American economist and bank executive (1919–2011)

Emmett John Rice (December 21, 1919 – March 10, 2011) was an American economist, academic, bank executive, and member of the Federal Reserve Board of Governors. He served with the Tuskegee Airmen during World War II, taught at Cornell University during the 1950s, and was a noted expert in the monetary systems of developing countries. Susan Rice, former United States Ambassador to the United Nations and National Security Advisor to Barack Obama, is his daughter.

==Background==
Rice was born in Florence, South Carolina. He was the son of Sue Pearl (née Suber) and the Rev. Ulysses Simpson Rice (1875–1927). His father died when he was seven years old. He attended segregated schools before his family moved to New York City when he was 16. Rice studied at the City College of New York, receiving a B.B.A. in 1941 and an M.B.A. in 1942 at City College of New York. He then joined the U.S. Army Air Force in World War II, serving with the Tuskegee Airmen. After the war, he earned his Ph.D. in economics at the University of California, Berkeley and was a Fulbright scholar in India. Rice integrated the Berkeley Fire Department as a student by becoming its first Black American fireman.
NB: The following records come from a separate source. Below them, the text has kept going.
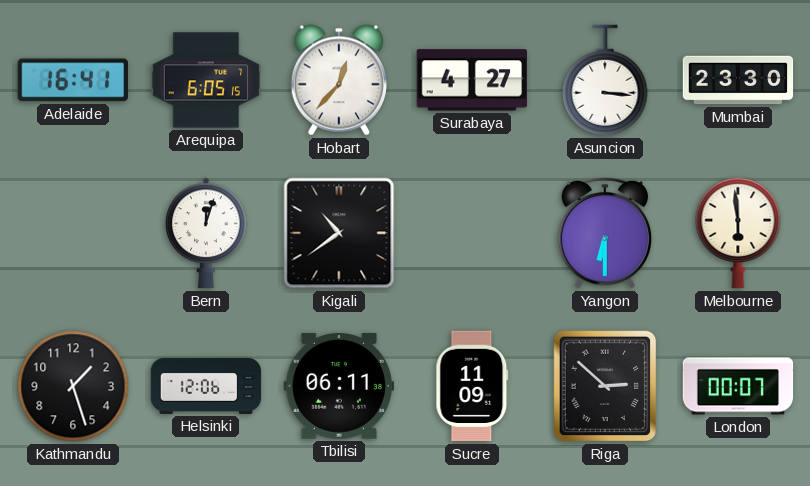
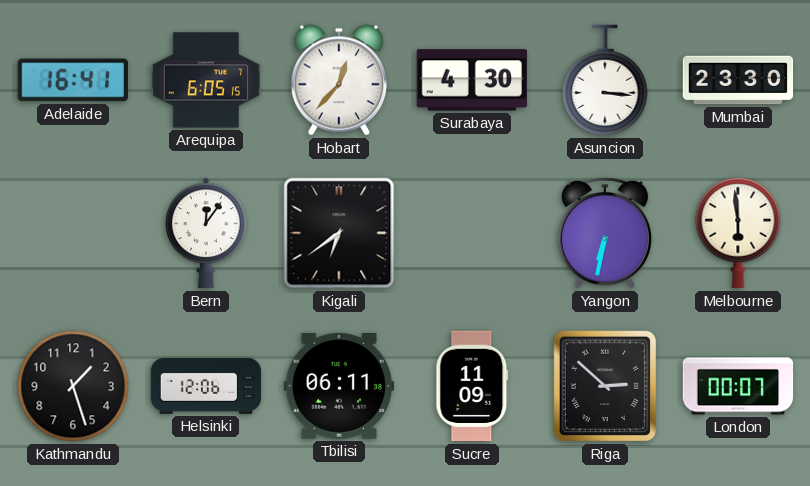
Surabaya: 4:27 -> 4:30
Bern: 12:03 -> 12:06
Kigali: 10:39 -> 6:39
Yangon: 6:30 -> 6:32
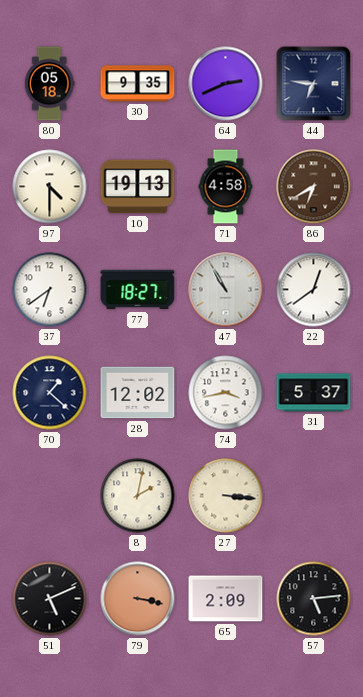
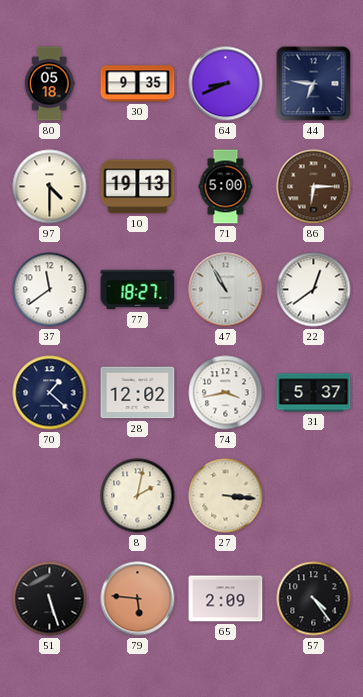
64: 2:41 -> 8:41
71: 4:58 -> 5:00
86: 6:40 -> 6:15
37: 6:39 -> 11:39
51: 5:11 -> 5:27
79: 3:17 -> 5:46
57: 5:14 -> 4:24
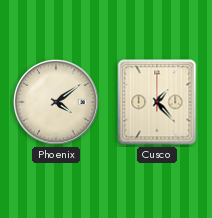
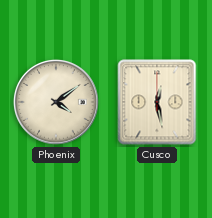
Cusco: 1:23 -> 12:28
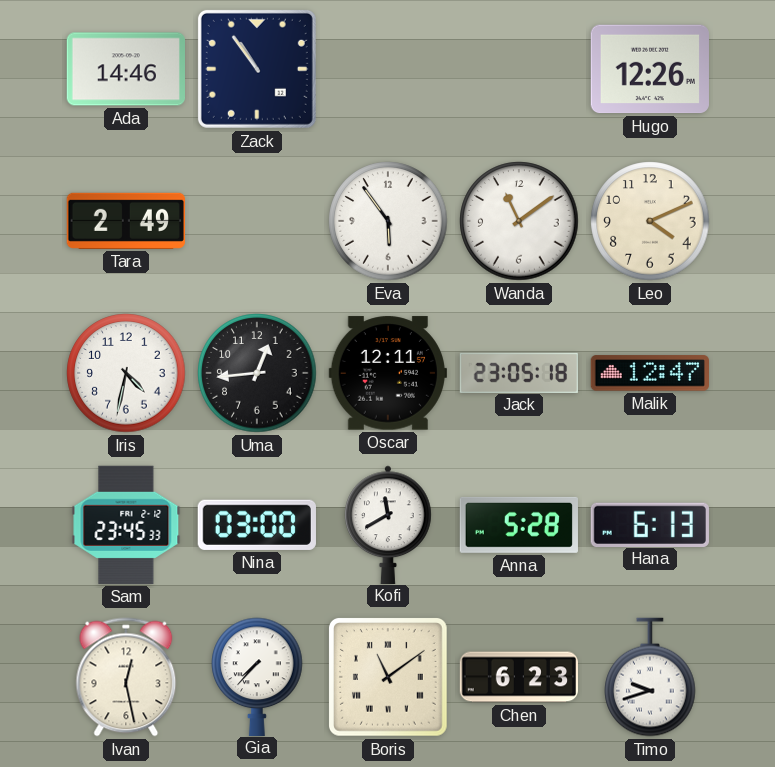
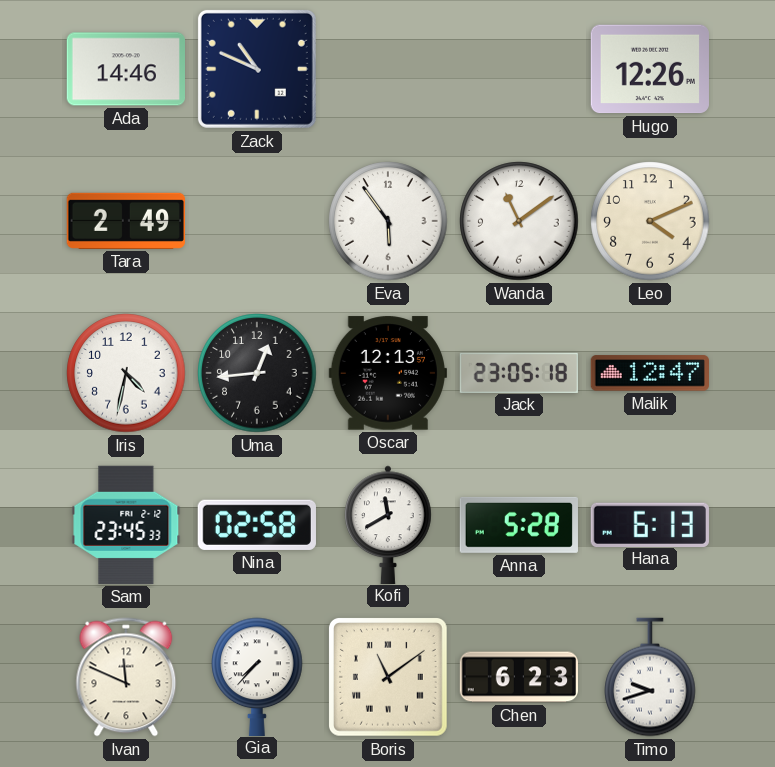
Zack: 10:54 -> 10:49
Oscar: 12:11 -> 12:13
Nina: 03:00 -> 02:58
Ivan: 12:28 -> 11:49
He next taught economics at Cornell as the university's only Black assistant professor. He later served as a governor of the Federal Reserve from 1979 to 1986.

==Career==
Rice was a research assistant in economics at Berkeley from 1950 to 1951 then, was a teaching assistant in economics in 1953 and 1954. In between, he spent 1952 as a research associate at the Reserve Bank of India as a Fulbright Fellow.

From 1954 to 1960, Rice was an assistant professor of economics at Cornell University. From 1960 to 1962, he took leave from Cornell to work as an economist at the Federal Reserve Bank of New York and he then went on to be an adviser to the Central Bank of Nigeria in Lagos in 1963 and 1964.
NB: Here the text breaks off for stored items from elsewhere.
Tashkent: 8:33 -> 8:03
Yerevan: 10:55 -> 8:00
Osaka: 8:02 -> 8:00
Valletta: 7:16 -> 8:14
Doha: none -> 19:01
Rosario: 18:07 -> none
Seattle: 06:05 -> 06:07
From 1964 to 1966, Rice was deputy director, then acting director, of the Treasury Department's Office of Developing Nations. From 1966 to 1970, he was U.S. Alternate Executive Director for the International Bank for Reconstruction and Development (World Bank), the International Development Association, and the International Finance Corporation.

In 1970, Rice left the U.S. Treasury department to be executive director of the Mayor's Economic Development Committee for Washington, D.C. In 1972 he left public service to assume the position of senior vice president of the National Bank of Washington.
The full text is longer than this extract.